Optimal writing of regular field, spatial domain decomp, lustre

What is the fastet way to write a regular field from a spatially domain-decomposed simulation? What are the main considerations for fast writing?

E.g., a 3D array of 32-bit floats, representing the electron density in every cell of a regular 3D Cartesian grid, which is domain-decomposed across thousands of MPI ranks, such that each rank “owns” an equal-sized (3D) rectangle. Does it matter if the domain at the “top” of the simulation in each direction has an extra row of values? Or if the filesystem is lustre (writing different sections to different OSTs)?

I would have guessed that data could be communicated much faster through MPI than it could be written to disk, and that collective parallel hdf5 would communicate data so it’s in the place for fastest disk writing, and that communication would take negligible time compared with the disk I/O. A collective parallel write should get pretty close to the maximum I/O speed because MPI communication is practically free. Is that naive? If naive, is it because MPI communication is more complicated and time-consuming, or because hdf5/mpio doesn’t communicate to optimize writing, or?

Thanks,
Greg.

The correct answer is “It depends.” I think this Introduction to Scientific I/O has some good material.

G.

Thanks! That link does cover the specific case, “Balanced 3D grids” – they suggest (besides using collective parallel writes)
(1) chunking the dataset with chunks equal to (or a bit less than) the lustre stripe size (e.g., presumably >= 1 MB),
(2) aligning objects on the stripe size (i.e., each chunk is padded out to the stripe size), and
(3) Setting the b-tree size h5pset(fcpl, (stripe_size - 4096)/96)…where I think stripe_size is in bytes, though the hdf5 manual suggests that the maximum possible here is about stripe_size=3MB.
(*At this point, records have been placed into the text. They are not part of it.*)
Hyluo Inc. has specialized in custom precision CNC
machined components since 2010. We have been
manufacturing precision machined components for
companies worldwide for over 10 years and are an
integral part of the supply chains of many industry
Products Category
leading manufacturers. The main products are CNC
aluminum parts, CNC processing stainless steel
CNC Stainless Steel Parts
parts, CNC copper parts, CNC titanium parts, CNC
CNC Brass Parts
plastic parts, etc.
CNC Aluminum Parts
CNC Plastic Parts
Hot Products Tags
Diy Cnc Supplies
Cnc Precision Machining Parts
The example uses H5Pset_istore_k which manipulates the half rank of a chunk index B-tree. A value of (stripe_size - 4096)/96 doesn’t make sense on unit grounds because the half rank is not measured in bytes. H5Pset_meta_block_size is a much better candidate.

G.

Initial tests (TACC Frontera, 128 nodes, 4096 mpi ranks, 12 GB files, 8 lustre stripes per file, 1MB stripes) suggest that chunking in 1MB chunks increases the H5Dwrite time slightly, and the time spent in H5Dcreate, instead of being negligible, adds 20% - 50% of the (h5d)write time; and the file size increase to 14GB. Increasing H5Pset_meta_block_size and H5Pset_alignment did not seem to have significant effect.

I’ve only explored a small parameter space (though it included the NERSC-recommended parameter space), so I’m not sure whether I can conclude that this is not a promising avenue. And although I’m doing tests at 128 nodes to reduce costs, I really care about what happens on >=1024 nodes.

On the other hand, changing the array shape from a regular 3D array cell (i,j,k) to a 6D array where the first 3 indices are the domain index, and the second 3 the domain-local cell index (so that each mpi rank writes one continuous section of the file), sped up writing by a factor of 4 (without chunking).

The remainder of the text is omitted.